¿Cómo ama a un hombre singular?
'El amor de los hombres singulares', del brasileño Victor Heringer, toca el tuétano de una verdad inapelable: la irrevocabilidad de los destinos desgraciados
'El amor de los hombres singulares'
- Victor Heringer
- Las Horas / Sexto Piso
- Traducción de Pere Comellas
- 160 páginas / 17,90 euros
Camilo Cruz crece en Queím, un suburbio de Río de Janeiro, en los años setenta. Aunque está rodeado “de gente pobre”, carne de favela, es hijo de una familia de clase media, con comodidades suficientes. Mi padre es médico, hace muchas guardias. Mamá está en casa, y pasa un montón de horas encerrada en una habitación llena de huevos que colecciona, huevos para hacer hermoso. El chico tiene una hermana menor. El matrimonio apenas se habla, y está a punto de separarse. “El tejido de nuestras vidas estaba oscuro y nos escondía completamente, un burka sin ojos”. Camilo nació con el cordón umbilical envolviéndole el cuello, apretándole. Por culpa de esto, sufre lo que ahora llamaríamos una diversidad funcional. Él, sin embargo, utiliza un lenguaje más directo: “Terrado, pero no mucho”. Utiliza muletas para andar desde los ocho años.
Victor Heringer (1988-2018) incorpora dibujos y fotografías en la novela. Y, de vez en cuando, también unos pequeños solos hechos de apóstrofos y hasta algún corazón negro, que, integrados en el texto, resultan más bien pueriles. También se inventa un montón de palabras: susurro, terrofástico, discapacitante o risa, que el lector ya juzgará si aportan ningún tipo de plus expresivo al relato (yo me inclino a pensar que no). Pero la historia, desesperanzada, en algunos pasajes llega a conmover. Por ejemplo, cuando ensaya alguna forma de compasión: “Estaba borracho [el padre]. Iba un poco de torcido, como el hijo tullido”.
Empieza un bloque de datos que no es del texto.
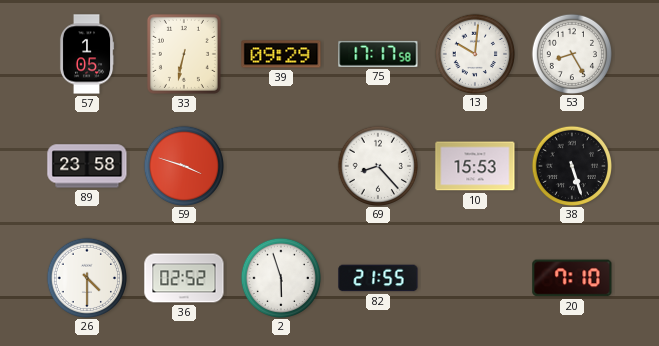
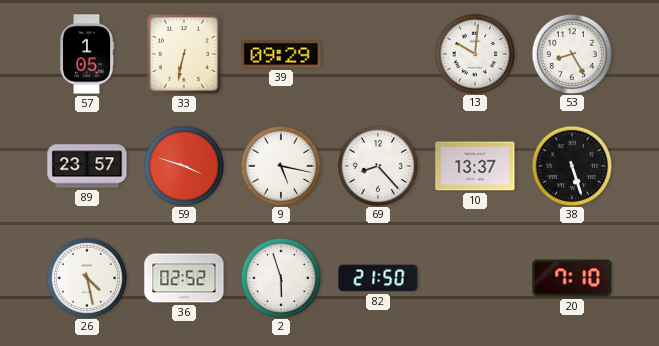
75: 17:17 -> none
89: 23:58 -> 23:57
9: none -> 5:17
10: 15:53 -> 13:37
26: 4:30 -> 4:28
82: 21:55 -> 21:50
Descubrir el amor gracias al hermanastro
Un día, cuando Camilo todavía es pequeño, su padre llega a casa con un niño de piel más oscura, Cosme. ¿Es hijo de víctimas de la dictadura militar? La primera reacción consiste en rechazar al recién llegado, que parece haber hecho acto de presencia para turbar la paz de un hogar que no resulta, precisamente, un modelo de armonía. Pero poco a poco el parecer de Camilo hacia su hermanastro irá cambiando. Y también su cariño, que es compartido por el otro. Juntos descubrirán la sensualidad. Y el amor. El primer amor. “Yo amé a Cosmet como Bárbara amó a Guilherme”. Esta frase forma parte de una larga retahíla de frases que nos hacen saber que todo de personas, nombres, aman a otras personas, otros nombres. Seis páginas llenas de nombres amorosos, ¡seis!: “Le amé como Lucas amó a Sophia y Daniel amó a Gabriela”. Supongo que es un rasgo más de la escritura iluminada que también da lugar a los pequeños solos o, en un capítulo anterior, a una larga enumeración de niños de la clase (que, en realidad, es una tipología de criaturas posibles en Brasil de los setenta).
Cuando el protagonista ya es mayor, acoge en su casa a un niño callejero, Renato, y hay cierto efecto de simetría respecto al advenimiento inexplicado de Cosme tantos años atrás. Le protege, como le hubiera gustado que alguien le hubiera protegido a él, durante su infancia. Hemos leído infinidad de historias de formación. Ésta no difiere mucho de la mayoría. Sin embargo, hay un hecho trágico, que interrumpirá la relación entre Camilo y Cosme: “Mis cosas tienen algo de memoria, y su memoria está enganchada al recuerdo de Cosmet”. A pesar de todos estos rasgos de estilo que más bien me hacen fruncir la nariz, la historia va creciendo, y toca el tuétano de una verdad inapelable: la irrevocabilidad de los destinos desgraciados. Todo muy triste, como la presencia de la madre, ya derrotada por la existencia, que se muestra en el narrador como un “olor a dientes casi carcomidos, pero recién lavados”.